Gapless States Localized along a Staircase Edge in Second-Order Topological Insulators

TL;DR

This paper investigates the emergence of gapless one-dimensional edge states along staircase edges in second-order topological insulators, revealing symmetry protections and topological invariants that ensure their robustness.

Contribution

It introduces the concept of staircase edges in second-order topological insulators and demonstrates how symmetry and winding numbers protect gapless edge states.

Findings

Staircase edges host hybridized one-dimensional edge states.

Symmetry ensures the gapless nature of these edge states.

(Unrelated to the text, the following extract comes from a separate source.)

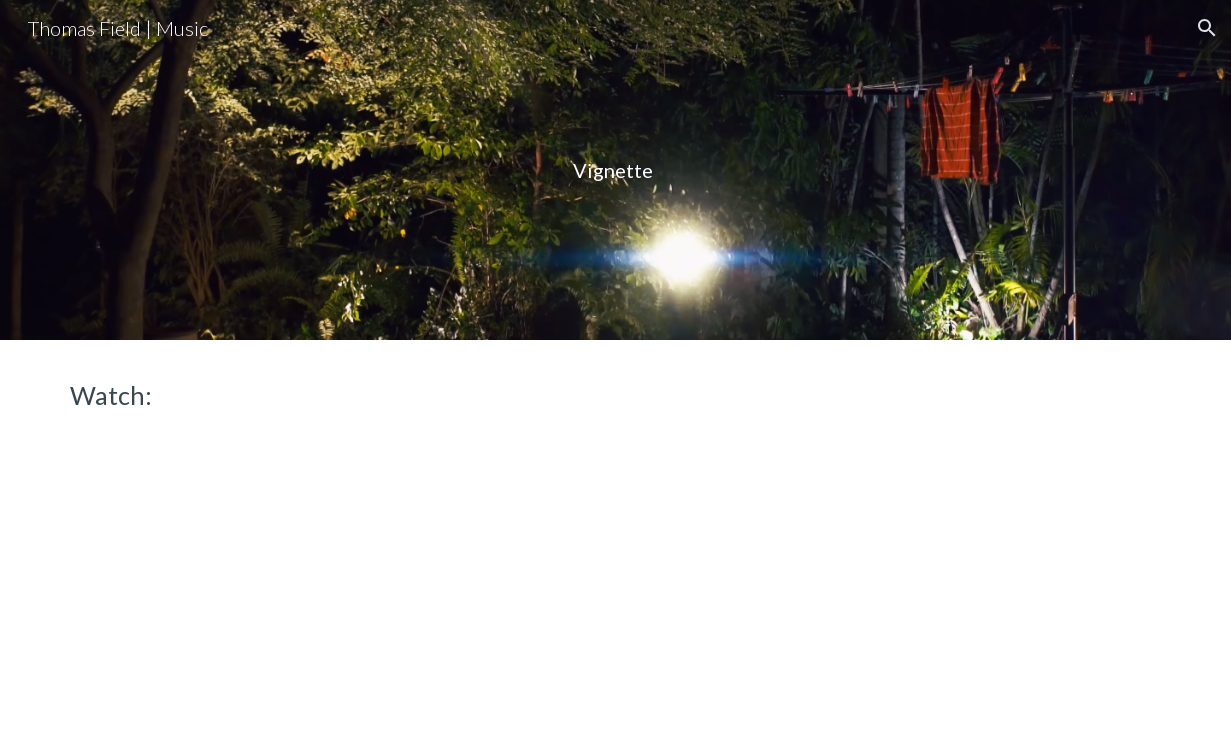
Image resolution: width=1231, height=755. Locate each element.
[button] (1207, 28)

Winding numbers guarantee the bulk-boundary correspondence.

Abstract

A second-order topological insulator on a two-dimensional square lattice hosts zero-dimensional states inside a band gap. They are localized near $90^{\circ}$ and $270^{\circ}$ corners constituting an edge of the system. When the edge is in a staircase form consisting of these two corners, two families of edge states (i.e., one-dimensional states localized near the edge) appear as a result of the hybridization of zero-dimensional states. We identify symmetry that makes them gapless. We also show that a pair of nontrivial winding numbers associated with this symmetry guarantee a gapless spectrum of edge states, indicating that bulk--boundary correspondence holds in this topological insulator with a staircase edge.